The input:

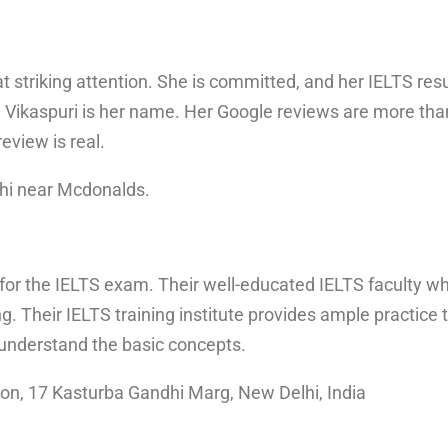
 striking attention. She is committed, and her IELTS res
Vikaspuri is her name. Her Google reviews are more than
review is real.
hi near Mcdonalds.
 for the IELTS exam. Their well-educated IELTS faculty w
ng. Their IELTS training institute provides ample practi
 understand the basic concepts.
ion, 17 Kasturba Gandhi Marg, New Delhi, India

Task directions:
Using the records, report how many lines contain the word "Their", adding no other text.

Answer space:
2